Android users on high alert after new threat!
Security experts at ESET say this extremely worrying bug can also extract private WhatsApp messages, record phone calls and even take photos through the phone’s camera without the owner knowing.
In practice, they found 12 Android applications with the VajraSpy trojan hidden. However, to make matters worse, six were fully available for installation through the Play Store.
“ESET Research discovered an espionage campaign using applications with the VajraSpy malware.” “Some applications arrived through Google Play and elsewhere.”
In addition to being available on the Play Store, it is thought that other Android owners were tricked into downloading the software through Hello Mom and Hello Dad style schemes, with criminals convincing users to switch to infected chat apps.
“Criminals use social engineering as a powerful weapon,” the ESET team added. “We strongly recommend that you do not click on any links to download an application that are sent in a chat conversation. It can be difficult to stay immune to everything, but it’s worth always being vigilant.”
Detect dangerous apps
Most of the applications you use on a daily basis are perfectly safe, especially if you only use the Google Play Store. However, even in the Google store, dangerous apps may be present. So a rogue application can spy on you, break into your bank, steal information and defraud you, or turn your device into a money-making machine for criminals. All at the expense of your performance or battery life.
In any case, the best policy is to always download apps from the Google store. Therefore, rival stores and application download sites are not controlled by the search engine giant, so there is no guarantee that what you are installing is safe. So be careful when downloading applications from anywhere other than the Play Store. And if you download an app from another location, keep an eye on its activities.
App asks for a lot of unnecessary permissions
Applications are required to ask for your permission to access sensitive parts of your phone. To work properly, Uber needs your location and Instagram requires camera access. But if an app appears to be using suspicious permissions, it could be a sign that it’s being spied on.

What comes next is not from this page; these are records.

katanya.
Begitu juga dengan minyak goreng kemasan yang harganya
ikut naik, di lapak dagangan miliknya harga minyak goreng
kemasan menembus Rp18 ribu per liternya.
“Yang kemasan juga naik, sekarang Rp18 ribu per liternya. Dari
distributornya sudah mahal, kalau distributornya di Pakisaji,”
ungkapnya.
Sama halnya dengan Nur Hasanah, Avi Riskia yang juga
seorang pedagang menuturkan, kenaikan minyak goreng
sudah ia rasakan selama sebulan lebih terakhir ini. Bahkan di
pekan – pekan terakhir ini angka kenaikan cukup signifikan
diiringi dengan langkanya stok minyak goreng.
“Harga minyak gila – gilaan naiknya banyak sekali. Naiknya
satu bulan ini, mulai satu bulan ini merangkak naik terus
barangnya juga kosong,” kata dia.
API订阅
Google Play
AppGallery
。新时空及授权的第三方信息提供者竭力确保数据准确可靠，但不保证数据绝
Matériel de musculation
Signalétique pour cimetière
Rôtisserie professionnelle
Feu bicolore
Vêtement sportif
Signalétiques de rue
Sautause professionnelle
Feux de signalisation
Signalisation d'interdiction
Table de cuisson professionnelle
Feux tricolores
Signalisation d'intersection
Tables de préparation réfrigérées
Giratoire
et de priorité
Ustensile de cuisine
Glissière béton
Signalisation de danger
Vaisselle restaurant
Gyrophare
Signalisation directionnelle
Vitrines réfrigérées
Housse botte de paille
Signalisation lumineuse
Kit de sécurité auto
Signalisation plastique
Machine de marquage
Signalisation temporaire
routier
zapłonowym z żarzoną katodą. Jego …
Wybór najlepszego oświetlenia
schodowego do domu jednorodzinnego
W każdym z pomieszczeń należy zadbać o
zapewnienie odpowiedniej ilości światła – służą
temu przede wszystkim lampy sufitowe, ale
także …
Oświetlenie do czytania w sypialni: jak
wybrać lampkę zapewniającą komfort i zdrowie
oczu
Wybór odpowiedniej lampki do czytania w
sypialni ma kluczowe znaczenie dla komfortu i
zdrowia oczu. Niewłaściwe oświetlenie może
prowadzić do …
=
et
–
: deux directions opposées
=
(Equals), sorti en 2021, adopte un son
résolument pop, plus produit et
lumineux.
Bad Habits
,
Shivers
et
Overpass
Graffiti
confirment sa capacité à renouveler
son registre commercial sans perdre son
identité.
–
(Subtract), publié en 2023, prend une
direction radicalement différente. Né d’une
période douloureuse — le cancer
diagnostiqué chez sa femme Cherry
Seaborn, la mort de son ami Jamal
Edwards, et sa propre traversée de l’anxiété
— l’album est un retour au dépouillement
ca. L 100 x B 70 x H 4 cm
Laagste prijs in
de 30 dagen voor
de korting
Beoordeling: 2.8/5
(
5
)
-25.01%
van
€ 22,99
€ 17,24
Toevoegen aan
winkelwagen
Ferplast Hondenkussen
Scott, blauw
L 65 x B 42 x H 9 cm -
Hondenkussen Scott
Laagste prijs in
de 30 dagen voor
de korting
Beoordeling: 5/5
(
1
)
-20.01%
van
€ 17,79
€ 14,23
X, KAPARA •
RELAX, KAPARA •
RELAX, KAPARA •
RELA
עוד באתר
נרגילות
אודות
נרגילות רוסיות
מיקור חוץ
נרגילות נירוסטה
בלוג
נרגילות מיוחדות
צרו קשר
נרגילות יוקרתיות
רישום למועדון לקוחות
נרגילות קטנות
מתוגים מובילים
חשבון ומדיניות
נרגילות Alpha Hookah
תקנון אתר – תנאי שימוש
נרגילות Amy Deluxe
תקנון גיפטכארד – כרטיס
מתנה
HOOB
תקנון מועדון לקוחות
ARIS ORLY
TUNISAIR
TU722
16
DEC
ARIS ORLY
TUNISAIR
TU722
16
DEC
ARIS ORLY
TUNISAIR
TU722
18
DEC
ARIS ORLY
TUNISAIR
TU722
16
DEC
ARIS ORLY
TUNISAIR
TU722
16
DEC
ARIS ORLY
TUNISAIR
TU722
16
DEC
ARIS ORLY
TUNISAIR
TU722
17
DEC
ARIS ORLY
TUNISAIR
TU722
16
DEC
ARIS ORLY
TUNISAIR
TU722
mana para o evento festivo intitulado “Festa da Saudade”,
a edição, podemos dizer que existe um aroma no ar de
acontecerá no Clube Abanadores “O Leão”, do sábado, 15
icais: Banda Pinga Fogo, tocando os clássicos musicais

You can access your Android privacy settings to see which apps have access to sensitive permissions. Furthermore, you can also block suspicious applications from accessing these permissions at any time.
Applications that use a lot of resources when not in use
If an app is using significant amounts of data, slowing down your phone with power-intensive activities, or draining the battery, that’s a bad sign.
It’s especially worrying if this is happening in the background and you can’t understand why.
The app may be committing a type of fraudulent activity in the background, making criminals money at your expense.
So consider deleting applications that do this.
Application has no support or way to contact the developer
The last type of app you should be concerned about is one that doesn’t have a clear way to contact the creators.
However, if an application intentionally hides who created it, this is a warning sign. And if you can’t get in touch with them, you should ask yourself why.
So don’t risk giving money to an application with this type of feature.